'''

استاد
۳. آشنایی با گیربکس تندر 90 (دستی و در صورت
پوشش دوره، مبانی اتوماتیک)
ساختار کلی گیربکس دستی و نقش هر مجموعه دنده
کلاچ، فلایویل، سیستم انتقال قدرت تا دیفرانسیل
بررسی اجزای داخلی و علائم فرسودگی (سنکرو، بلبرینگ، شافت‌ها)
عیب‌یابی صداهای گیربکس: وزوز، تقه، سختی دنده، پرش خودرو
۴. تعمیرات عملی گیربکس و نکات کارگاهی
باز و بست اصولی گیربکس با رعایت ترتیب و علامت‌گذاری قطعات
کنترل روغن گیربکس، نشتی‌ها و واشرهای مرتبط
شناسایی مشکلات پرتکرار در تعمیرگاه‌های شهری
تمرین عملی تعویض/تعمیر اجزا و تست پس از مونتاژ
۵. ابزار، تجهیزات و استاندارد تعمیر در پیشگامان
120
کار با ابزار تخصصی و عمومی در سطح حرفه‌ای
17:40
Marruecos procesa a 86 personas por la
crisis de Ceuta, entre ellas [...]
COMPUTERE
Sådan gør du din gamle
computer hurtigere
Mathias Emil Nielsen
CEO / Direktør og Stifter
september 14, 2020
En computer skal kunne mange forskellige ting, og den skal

'''
'''

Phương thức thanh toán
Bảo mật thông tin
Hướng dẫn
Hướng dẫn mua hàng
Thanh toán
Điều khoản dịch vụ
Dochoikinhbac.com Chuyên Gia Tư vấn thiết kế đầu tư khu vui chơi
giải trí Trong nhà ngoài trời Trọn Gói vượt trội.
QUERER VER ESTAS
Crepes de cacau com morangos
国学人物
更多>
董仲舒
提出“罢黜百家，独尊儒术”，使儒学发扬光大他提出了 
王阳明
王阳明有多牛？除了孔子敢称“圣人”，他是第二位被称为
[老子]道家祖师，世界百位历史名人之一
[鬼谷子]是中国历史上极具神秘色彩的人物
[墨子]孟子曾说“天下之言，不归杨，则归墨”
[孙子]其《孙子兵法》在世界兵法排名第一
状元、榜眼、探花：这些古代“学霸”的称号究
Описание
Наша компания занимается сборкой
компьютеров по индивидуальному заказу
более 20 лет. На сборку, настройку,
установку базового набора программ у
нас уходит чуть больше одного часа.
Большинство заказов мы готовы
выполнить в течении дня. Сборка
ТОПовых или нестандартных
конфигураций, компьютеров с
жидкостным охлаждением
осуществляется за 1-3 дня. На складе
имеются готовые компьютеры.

'''

Print only what lies in the material above starting at the line with "Dochoikinhbac.com Chuyên Gia" and ending at the line with "имеются готовые компьютеры.", every line exactly as given.

> _Answer box_
Dochoikinhbac.com Chuyên Gia Tư vấn thiết kế đầu tư khu vui chơi
giải trí Trong nhà ngoài trời Trọn Gói vượt trội.
QUERER VER ESTAS
Crepes de cacau com morangos
国学人物
更多>
董仲舒
提出“罢黜百家，独尊儒术”，使儒学发扬光大他提出了 
王阳明
王阳明有多牛？除了孔子敢称“圣人”，他是第二位被称为
[老子]道家祖师，世界百位历史名人之一
[鬼谷子]是中国历史上极具神秘色彩的人物
[墨子]孟子曾说“天下之言，不归杨，则归墨”
[孙子]其《孙子兵法》在世界兵法排名第一
状元、榜眼、探花：这些古代“学霸”的称号究
Описание
Наша компания занимается сборкой
компьютеров по индивидуальному заказу
более 20 лет. На сборку, настройку,
установку базового набора программ у
нас уходит чуть больше одного часа.
Большинство заказов мы готовы
выполнить в течении дня. Сборка
ТОПовых или нестандартных
конфигураций, компьютеров с
жидкостным охлаждением
осуществляется за 1-3 дня. На складе
имеются готовые компьютеры.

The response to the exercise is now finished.